Force est de constater que les ressources humaines et nos syndicats locaux s'entendent sur les raisons de ne pas tolérer d'initiative politique de la part des travailleurs….

…À la suite des discussions avec bon nombre de travailleurs, nous ne pouvons que faire le constat suivant : il existe une déception généralisée face au travail du syndicat, voire une perte totale de confiance dans certains cas…

un premier pas à franchir est de rétablir l’espace du lieu de travail comme endroit où il est possible de parler de nos conditions, où l’information circule autrement que sur papier, où la réflexion peut se faire collectivement à tout moment et non pas exclusivement pendant les assemblées syndicales. À noter : lors de nos différentes tournées des unités, personne, même dans un contexte global de surcharge de travail, n’a refusé de discuter avec nous. Au contraire, plusieurs ont salué notre initiative et nous ont encouragé à continuer même sans l'appui du syndicat. »

Malgré ces menaces ils maintiennent leur objectif de base de politiser leur lieu de travail et d'encourager la réflexion critique et collective sur les enjeux du système de santé. Ils continueront dans cette voie, avec ou sans le syndicat, tant que les travailleurs seront en accord avec leur démarche.

Dans toute lutte ouvrière, la mise en place de tels comités de mobilisation est un des éléments importants qui peut empêcher le sabotage syndical. Dans le contexte actuel de crise économique, seule une riposte massive internationale des prolétaires pourra faire reculer non seulement l’État québécois mais tous les États. Les mesures du budget Charest ne sont pas uniques, elles sont communes à un très grand nombre d’États.

La solidarité entre les travailleurs et travailleuses pour contrer les divisions syndicales dans un même lieu de travail est un premier pas mais cette lutte doit s’élargir à l’ensemble des travailleurs du secteur public et du privé.

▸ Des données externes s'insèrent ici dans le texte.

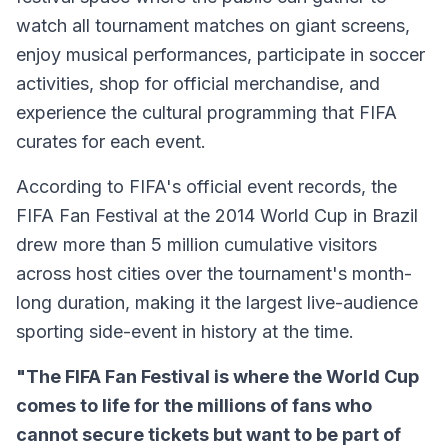
watch all tournament matches on giant screens,
enjoy musical performances, participate in soccer
activities, shop for official merchandise, and
experience the cultural programming that FIFA
curates for each event.
According to FIFA's official event records, the
FIFA Fan Festival at the 2014 World Cup in Brazil
drew more than 5 million cumulative visitors
across host cities over the tournament's month-
long duration, making it the largest live-audience
sporting side-event in history at the time.
"The FIFA Fan Festival is where the World Cup
comes to life for the millions of fans who
cannot secure tickets but want to be part of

L'ensemble de la classe capitaliste internationale se doit de faire payer sa crise au prolétariat, dans tous les secteurs, publics et privés, actifs, chômeurs et retraités, et dans tous les pays, sur tous les continents, de la périphérie du capitalisme jusqu'en son centre. Aucun d'entre nous n'y échappera. N'ayons aucune illusion ! Partout, aujourd’hui les prolétaires doivent refuser les sacrifices énormes que leur impose la bourgeoisie pour que, demain, ils aient la force de supprimer cette classe et son système barbare.

Les Communistes Internationalistes de Montréal Le 18 juin 2010.